取り締まる側が、守っていなかった。
文化行政のトップに疑惑が浮上している。
韓国の行政機関「文化体育観光部」が、未登録の芸能事務所に対して“無寛容方針”を掲げ、捜査依頼まで予告する強硬姿勢を示す中、そのトップであるチェ・フィヨン長官自身が設立した芸能事務所が、10年以上にわたり無登録のまま運営されてきたことが明らかになった。
この問題に対し、韓国では「自分に甘く、他人に厳しい」とする批判が噴出しており、長官としての資質を問う声も強まっている。
1月28日、現地メディア『フィールドニュース』によると、チェ長官が2013年に私財を投じて設立した「野菊(トゥルグクファ)カンパニー」は、現在に至るまで管轄自治体に「大衆文化芸術企画業(芸能事務所業)」の登録をしていない状態だという。
同社の登記簿謄本には、芸能人のマネジメント、音楽制作および流通など、現行法上は登録が必須とされる事業内容が明記されている。チェ長官は就任直前の昨年8月まで同社の社内理事を務めており、約2億ウォン(日本円で約2000万円相当)の株式を保有する最大株主でもあった。

最大の争点は、「実際に営業活動を行っていたかどうか」だ。文化体育観光部は「実質的に芸能企画業を営んでいたかどうかが確認されていないため、現時点での措置計画はない」と説明している。

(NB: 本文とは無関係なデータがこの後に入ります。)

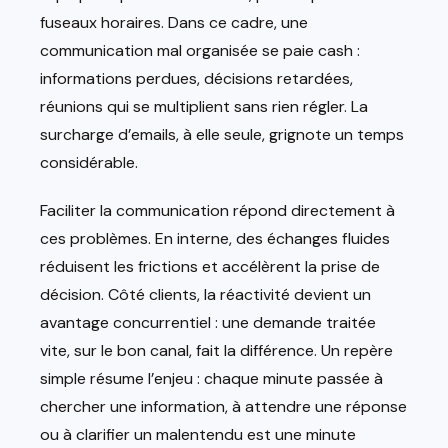
fuseaux horaires. Dans ce cadre, une
communication mal organisée se paie cash :
informations perdues, décisions retardées,
réunions qui se multiplient sans rien régler. La
surcharge d’emails, à elle seule, grignote un temps
considérable.
Faciliter la communication répond directement à
ces problèmes. En interne, des échanges fluides
réduisent les frictions et accélèrent la prise de
décision. Côté clients, la réactivité devient un
avantage concurrentiel : une demande traitée
vite, sur le bon canal, fait la différence. Un repère
simple résume l’enjeu : chaque minute passée à
chercher une information, à attendre une réponse
ou à clarifier un malentendu est une minute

しかし、これとは異なる事実関係も浮上している。チェ長官は過去の人事聴聞会などで、「バンド『ドゥルグクファ』と8対2の収益分配条件で契約し、現在も音源収益を管理している」と自ら明かしていた。大衆文化芸術産業法が施行された2014年以降も、収益分配や専属契約関係が続いていたのであれば、登録対象に該当する可能性が高いと専門家は指摘している。
さらに、所属アーティストだったチョン・イングォン氏から、専属契約不履行や横領疑惑などで2度にわたり告訴されていた事実もあり、同社が実質的にマネジメント機能を果たしていた証拠になり得るとの見方も出ている。

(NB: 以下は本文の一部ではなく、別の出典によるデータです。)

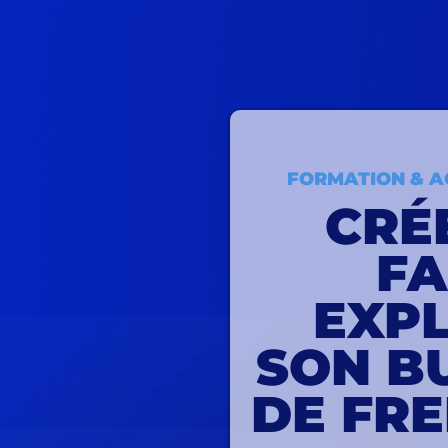
FORMATION & 
CRÉ
FA
EXP
SON B
DE FR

最近の韓国芸能界では、個人事務所や小規模企画社による「未登録営業問題」が相次いで報じられ、制度の実効性が問われてきた。女優のイ・ハニが、事後登録を行ったにもかかわらず書類送検された事例もあり、規制の厳格さが改めて注目されている。
そうした流れの中で、制度を取り締まる立場にある長官自身の事務所が無登録だったことは、象徴的な矛盾として大きな波紋を広げている。
なお、文化体育観光部の報道官室は本件に関する追加の質問に対し、現在まで明確な回答を示しておらず、今後は説明責任や政治的責任をめぐる議論がさらに拡大する可能性がある。